*Records from a collection*:
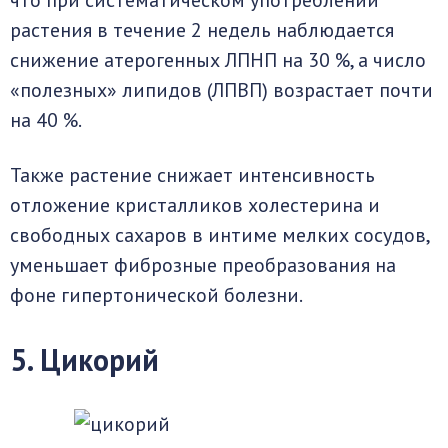
что при систематическом употреблении
растения в течение 2 недель наблюдается
снижение атерогенных ЛПНП на 30 %, а число
«полезных» липидов (ЛПВП) возрастает почти
на 40 %.
Также растение снижает интенсивность
отложение кристалликов холестерина и
свободных сахаров в интиме мелких сосудов,
уменьшает фиброзные преобразования на
фоне гипертонической болезни.
5. Цикорий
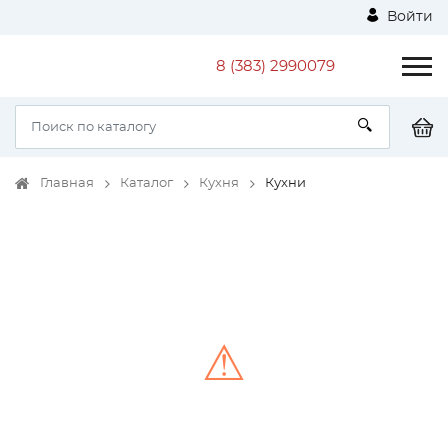
Войти
8 (383) 2990079
Главная
Каталог
Кухня
Кухни
⚠
Unable to load the image!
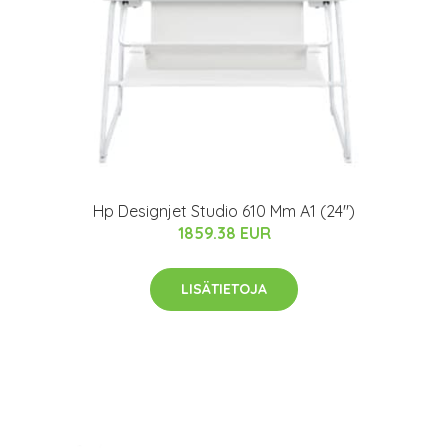
Hp Designjet Studio 610 Mm A1 (24")
1859.38 EUR
LISÄTIETOJA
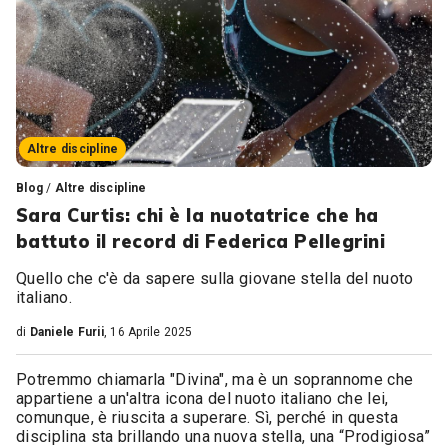
Altre discipline
Blog
/
Altre discipline
Sara Curtis: chi è la nuotatrice che ha
battuto il record di Federica Pellegrini
Quello che c'è da sapere sulla giovane stella del nuoto
italiano.
di
Daniele Furii
, 16 Aprile 2025
Potremmo chiamarla "Divina", ma è un soprannome che
appartiene a un'altra icona del nuoto italiano che lei,
comunque, è riuscita a superare. Sì, perché in questa
disciplina sta brillando una nuova stella, una “Prodigiosa”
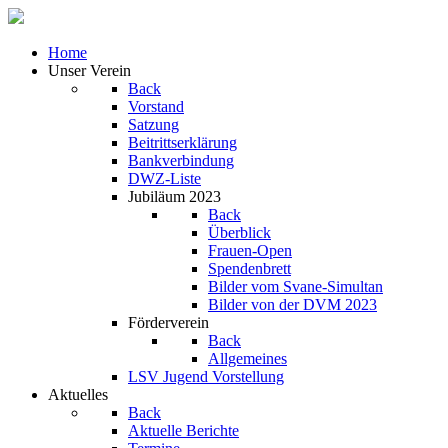
Home
Unser Verein
Back
Vorstand
Satzung
Beitrittserklärung
Bankverbindung
DWZ-Liste
Jubiläum 2023
Back
Überblick
Frauen-Open
Spendenbrett
Bilder vom Svane-Simultan
Bilder von der DVM 2023
Förderverein
Back
Allgemeines
LSV Jugend Vorstellung
Aktuelles
Back
Aktuelle Berichte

*Problem statement*:
Pictures aside, repeat every entry exactly as written.

*Exercise solution*:
что при систематическом употреблении
растения в течение 2 недель наблюдается
снижение атерогенных ЛПНП на 30 %, а число
«полезных» липидов (ЛПВП) возрастает почти
на 40 %.
Также растение снижает интенсивность
отложение кристалликов холестерина и
свободных сахаров в интиме мелких сосудов,
уменьшает фиброзные преобразования на
фоне гипертонической болезни.
5. Цикорий
Войти
8 (383) 2990079
Главная
Каталог
Кухня
Кухни
⚠
Unable to load the image!
Hp Designjet Studio 610 Mm A1 (24")
1859.38 EUR
LISÄTIETOJA
Altre discipline
Blog
/
Altre discipline
Sara Curtis: chi è la nuotatrice che ha
battuto il record di Federica Pellegrini
Quello che c'è da sapere sulla giovane stella del nuoto
italiano.
di
Daniele Furii
, 16 Aprile 2025
Potremmo chiamarla "Divina", ma è un soprannome che
appartiene a un'altra icona del nuoto italiano che lei,
comunque, è riuscita a superare. Sì, perché in questa
disciplina sta brillando una nuova stella, una “Prodigiosa”
Home
Unser Verein
Back
Vorstand
Satzung
Beitrittserklärung
Bankverbindung
DWZ-Liste
Jubiläum 2023
Back
Überblick
Frauen-Open
Spendenbrett
Bilder vom Svane-Simultan
Bilder von der DVM 2023
Förderverein
Back
Allgemeines
LSV Jugend Vorstellung
Aktuelles
Back
Aktuelle Berichte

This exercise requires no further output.